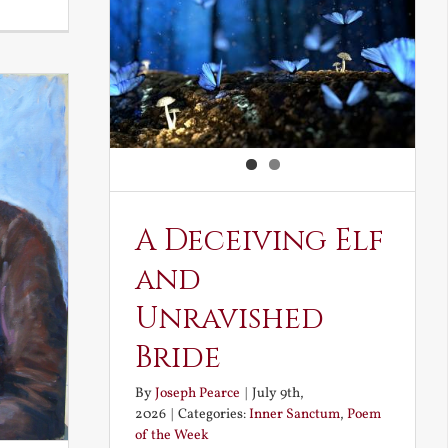
Noble
and
Ignoble
Atheism
A Deceiving Elf
and
Unravished
Bride
By
Joseph Pearce
|
July 9th,
2026
|
Categories:
Inner Sanctum
,
Poem
of the Week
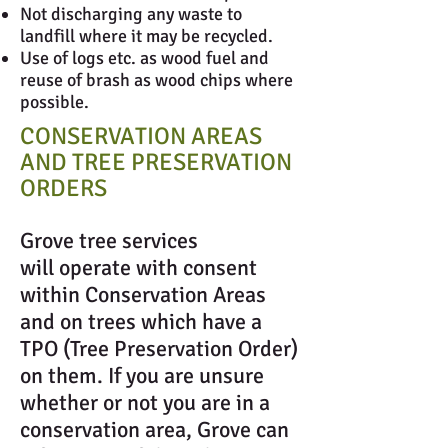
Not discharging any waste to
landfill where it may be recycled.
Use of logs etc. as wood fuel and
reuse of brash as wood chips where
possible.
CONSERVATION AREAS
AND TREE PRESERVATION
ORDERS
Grove tree services
will operate with consent
within Conservation Areas
and on trees which have a
TPO (Tree Preservation Order)
on them. If you are unsure
whether or not you are in a
conservation area, Grove can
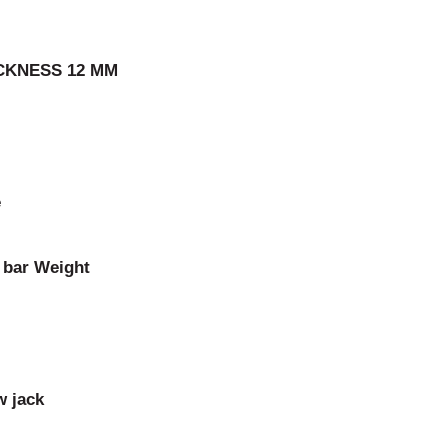
ICKNESS 12 MM
e
t bar Weight
w jack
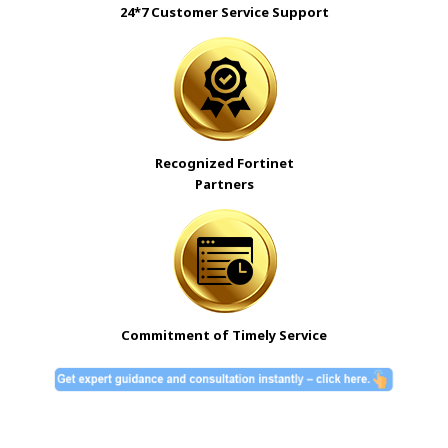
24*7 Customer Service Support
Recognized Fortinet
Partners
Commitment of Timely Service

Problem statement ▸ Everything in the entries above should be printed again exactly, apart from the pictures.

Written response ▸
Noble
and
Ignoble
Atheism
A Deceiving Elf
and
Unravished
Bride
By
Joseph Pearce
|
July 9th,
2026
|
Categories:
Inner Sanctum
,
Poem
of the Week
Not discharging any waste to
landfill where it may be recycled.
Use of logs etc. as wood fuel and
reuse of brash as wood chips where
possible.
CONSERVATION AREAS
AND TREE PRESERVATION
ORDERS
Grove tree services
will operate with consent
within Conservation Areas
and on trees which have a
TPO (Tree Preservation Order)
on them. If you are unsure
whether or not you are in a
conservation area, Grove can
ICKNESS 12 MM
e
t bar Weight
w jack
24*7 Customer Service Support
Recognized Fortinet
Partners
Commitment of Timely Service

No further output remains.